Harem (arabo: حريم ḥarīm, “un luogo sacro inviolabile, harem, membri femminili della famiglia”), noto anche come zenana in Asia meridionale, si riferisce propriamente agli spazi domestici riservati alle donne della casa di una famiglia musulmana e sono inaccessibili ai maschi adulti, tranne per le relazioni strette. Istituzioni simili sono state comuni in altre civiltà del Mediterraneo e del Medio Oriente, in particolare tra famiglie reali e borghesi e il termine è talvolta usato in contesti non islamici. La struttura dell’harem e l’estensione della monogamia o della poligamia varia a seconda delle personalità della famiglia, dello status socio-economico e delle usanze locali. Questo spazio privato è stato tradizionalmente inteso come al servizio del mantenimento della modestia, del privilegio e della protezione delle donne. Un harem può ospitare la moglie di un uomo – o mogli e concubine, come negli harem reali del passato – i loro figli maschi pre-pubescenti, le figlie non sposate, le domestiche e altre parenti femmine non sposate. In passato, alcuni harem erano sorvegliati da eunuchi (uomini castrati) ai quali era permesso entrare.
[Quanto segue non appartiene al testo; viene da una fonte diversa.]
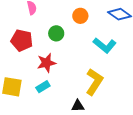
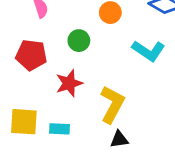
yellow L-shape: (94, 82) -> (112, 104), moved
cyan rectangle: (43, 87) -> (59, 129), moved, turned 40

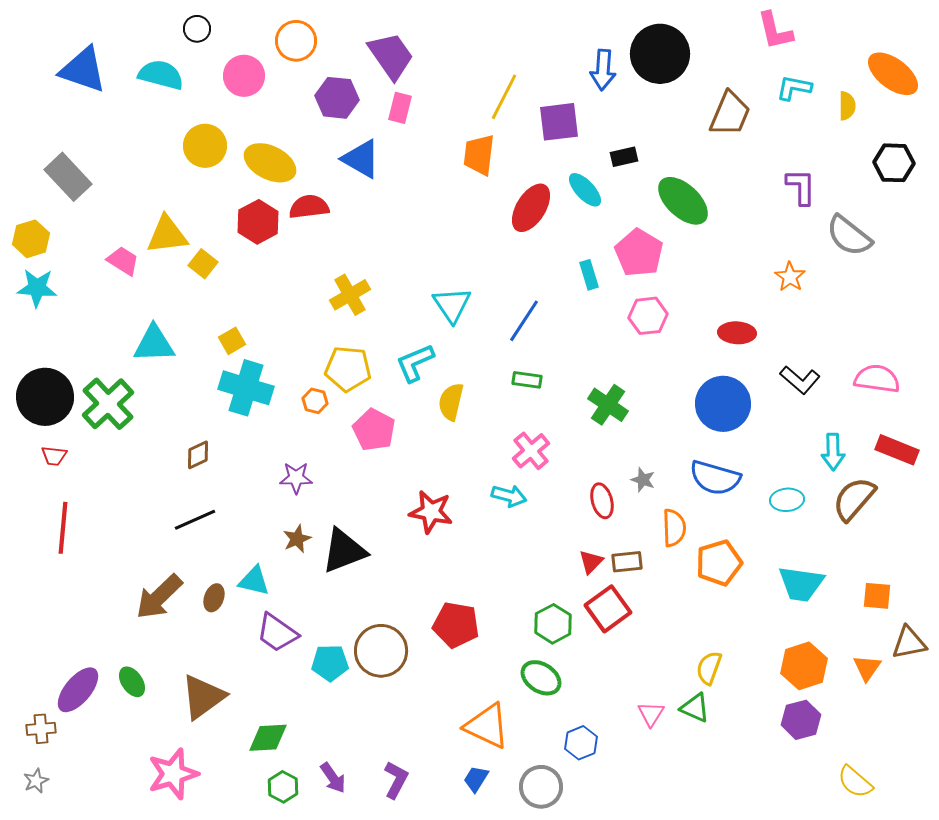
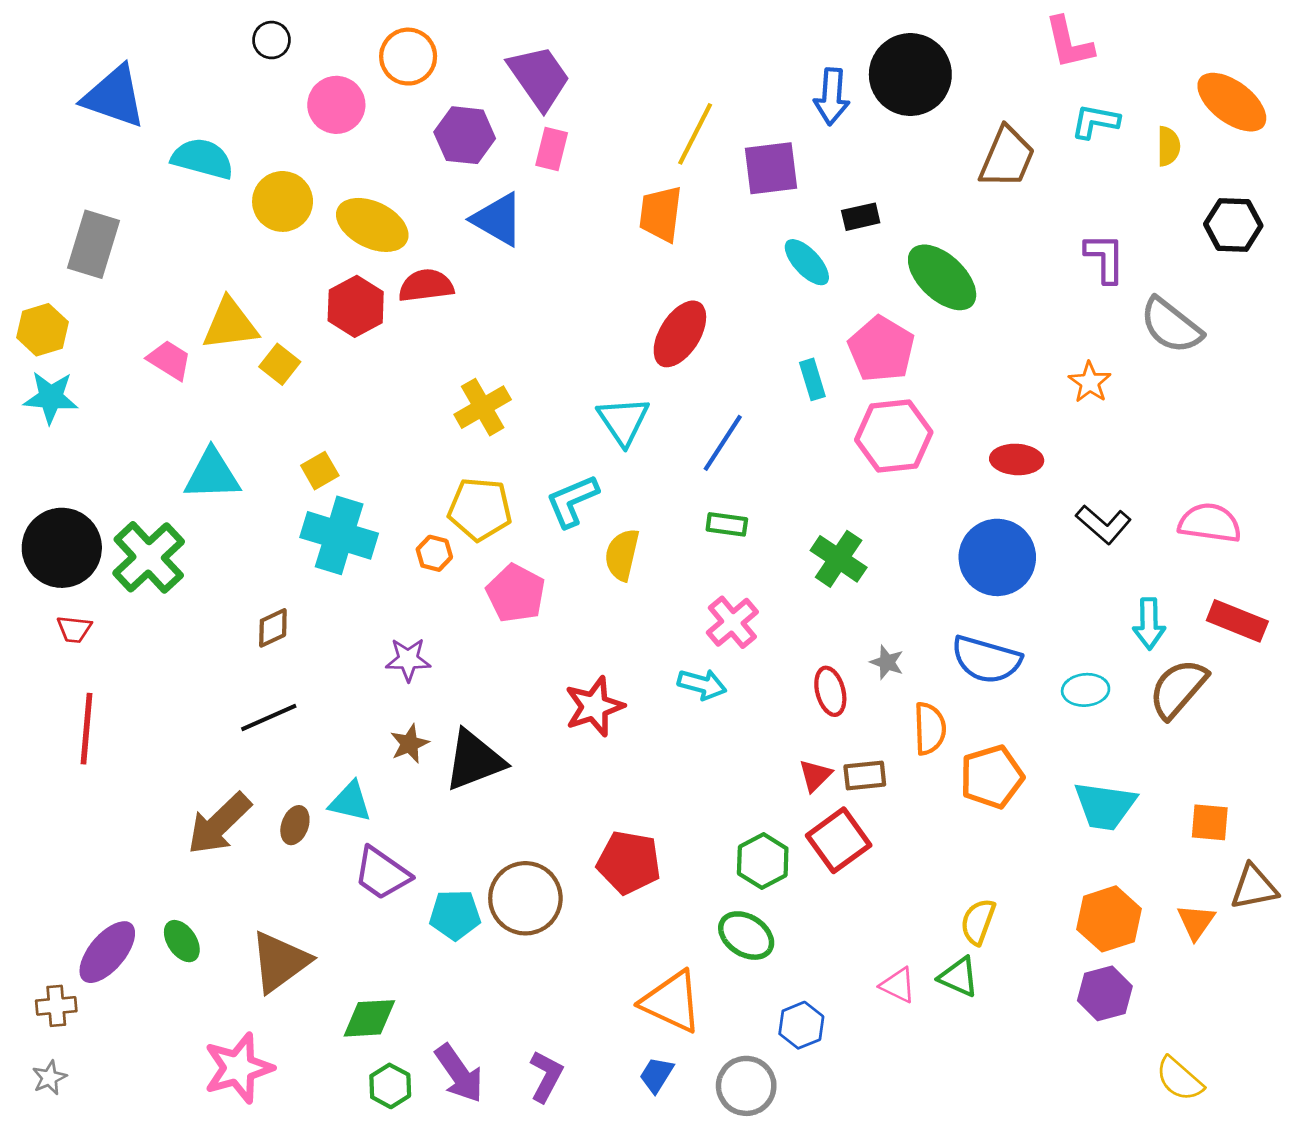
cyan semicircle: (161, 75) -> (203, 159), moved
gray rectangle: (68, 177) -> (94, 244), turned 60
red ellipse: (531, 208) -> (680, 334), moved
pink hexagon: (648, 316) -> (894, 436), size x1.4
red star: (431, 512) -> (594, 706), turned -30
pink triangle: (651, 714) -> (898, 985), turned -36
purple arrow: (333, 778) -> (459, 1073), size x1.4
Sebbene l’istituzione abbia subito un forte declino nell’era moderna, in alcune parti del mondo si pratica ancora l’isolamento delle donne, come l’Afghanistan rurale e gli stati conservatori della regione del Golfo.
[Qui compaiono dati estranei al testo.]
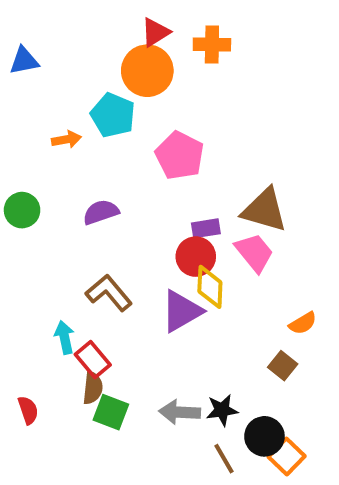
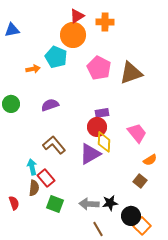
pink pentagon: (180, 156) -> (99, 68), moved
brown triangle: (264, 210) -> (131, 73), moved, turned -35
pink trapezoid: (254, 253) -> (137, 133), moved
brown semicircle: (93, 388) -> (34, 188), moved
brown line: (224, 459) -> (98, 229), moved

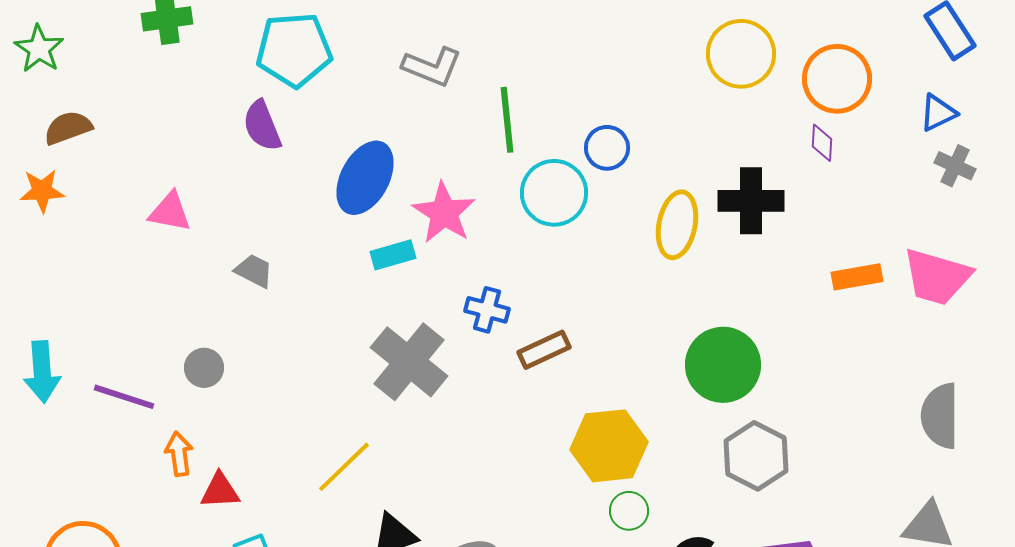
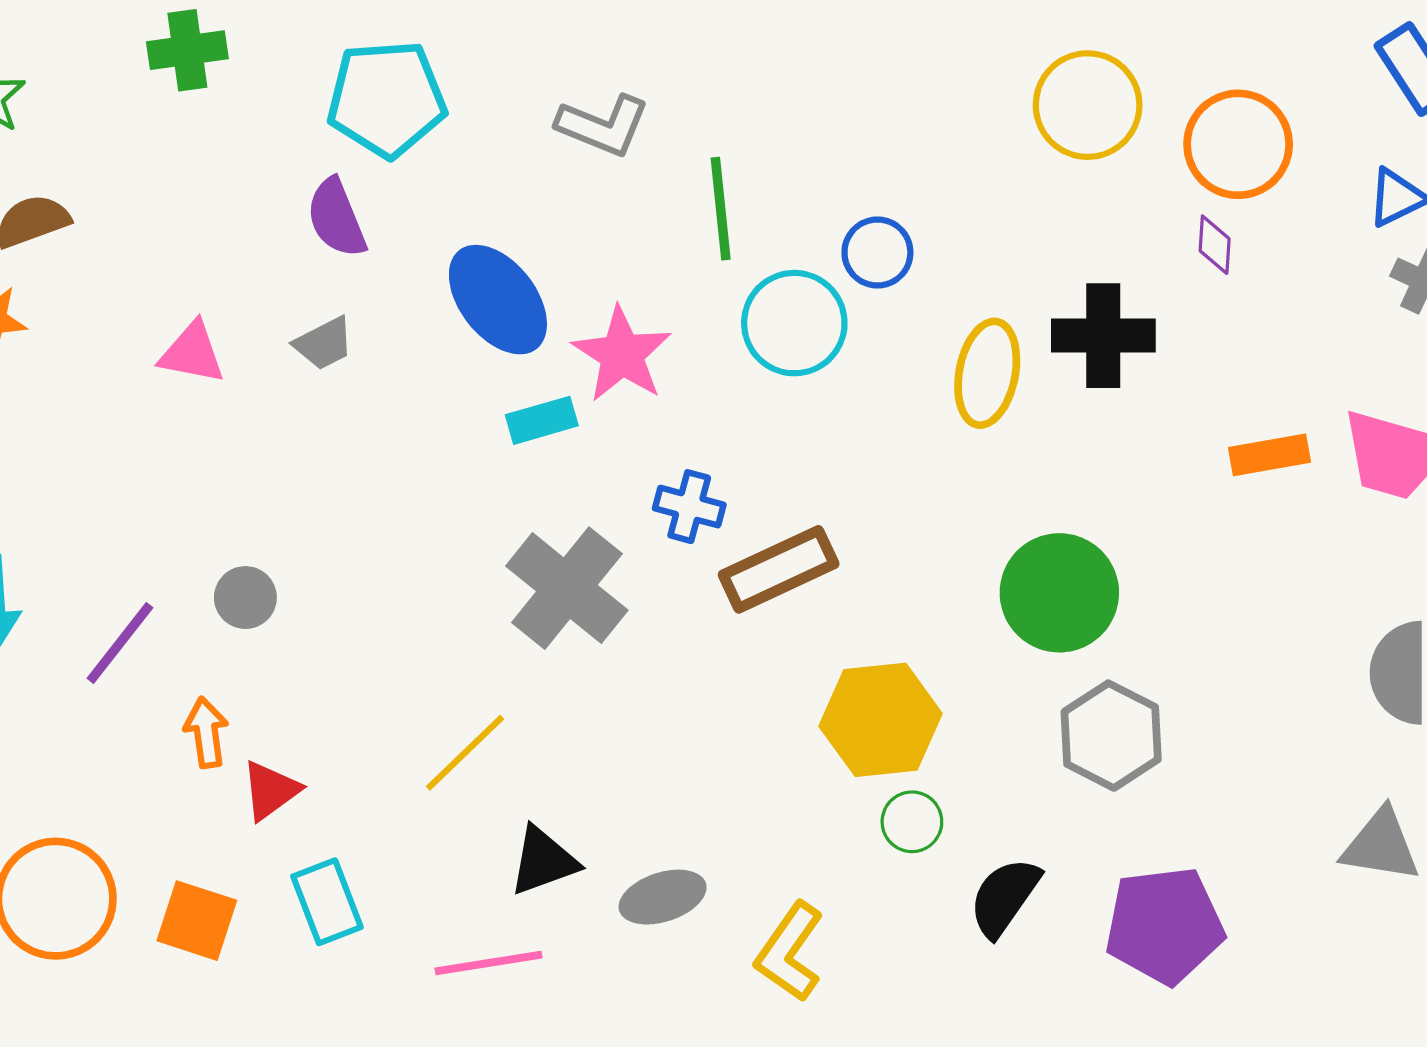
blue ellipse: (365, 178) -> (498, 300), turned -66
gray trapezoid: (254, 271) -> (324, 343), moved, turned 126
brown rectangle: (544, 350) -> (779, 569), size x1.4
purple line: (124, 397) -> (120, 643), turned -70
red triangle: (220, 491) -> (271, 790), turned -33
In Occidente, le concezioni immaginarie orientaliste dell’harem come un mondo fantastico di sessualità proibita dove numerose donne si rilassavano in pose suggestive hanno influenzato molti dipinti, produzioni teatrali, film e opere letterarie. Diversi dipinti del Rinascimento europeo risalenti al XVI secolo sfidano i tropici orientali e ritraggono le donne dell’harem ottomano come individui di status e significato politico. In molti periodi della storia islamica, le donne dell’harem esercitavano vari gradi di potere politico.

Etimologia
La parola è stata registrata in lingua inglese dall’inizio del XVII secolo. Viene dall’arabo ḥarīm, che può significare “un luogo sacro inviolabile”, “harem” o “membri femminili della famiglia”. In inglese il termine harem può significare anche “le mogli (o concubine) di un uomo poligamo”. Il triliterale Ḥ-RM appare in altri termini legati alla nozione di interdizione come haram (proibito), mahram (parente non rintracciabile), ihram (lo stato di consacrazione rituale del pellegrino durante l’Hajj) e al-Ḥaram al-Šarīf (“il nobile santuario “, che può riferirsi al Monte del Tempio o al santuario della Mecca).
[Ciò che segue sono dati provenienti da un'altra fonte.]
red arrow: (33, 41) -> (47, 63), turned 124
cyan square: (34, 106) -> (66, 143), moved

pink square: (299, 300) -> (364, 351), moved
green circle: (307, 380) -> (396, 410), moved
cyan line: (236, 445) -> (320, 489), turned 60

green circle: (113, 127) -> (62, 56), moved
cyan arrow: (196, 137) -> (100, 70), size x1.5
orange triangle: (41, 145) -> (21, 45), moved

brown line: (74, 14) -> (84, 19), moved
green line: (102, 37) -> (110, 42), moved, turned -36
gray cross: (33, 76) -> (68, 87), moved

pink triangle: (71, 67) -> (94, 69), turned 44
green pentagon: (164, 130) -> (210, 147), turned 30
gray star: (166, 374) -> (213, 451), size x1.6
In turco dell’era ottomana, l’harem, cioè la parte della casa riservata alle donne era chiamata haremlık, mentre lo spazio aperto agli uomini era noto come selamlık.

Alcuni studiosi hanno usato il termine per riferirsi a famiglie reali poliginose nel corso della storia. Nella Russia moscovita l’area delle case aristocratiche in cui le donne erano isolate era conosciuta come terem.

Sfondo storico
L’idea di harem o isolamento delle donne non ha avuto origine da Muhammad o dall’Islam. Queste pratiche erano ben radicate tra le classi superiori dell’Iraq, dell’impero bizantino, della Grecia antica e della Persia per migliaia di anni prima dell’avvento dell’Islam.

La pratica delle donne isolate era comune a molte antiche comunità del vicino Oriente, specialmente dove era consentita la poligamia. Nell’assia preislamica, in Persia e in Egitto, la maggior parte delle corti reali aveva un harem, in cui le mogli e le concubine del sovrano vivevano con assistenti femminili ed eunuchi. Le tradizioni dell’Asia meridionale di isolamento femminile, chiamate purdah, possono essere state influenzate dalle usanze islamiche, ma la pratica della segregazione per genere precede le invasioni islamiche dell’India. La pratica dell’isolamento femminile non è esclusiva dell’Islam, ma la parola inglese harem denota lo spazio domestico riservato alle donne nelle famiglie musulmane.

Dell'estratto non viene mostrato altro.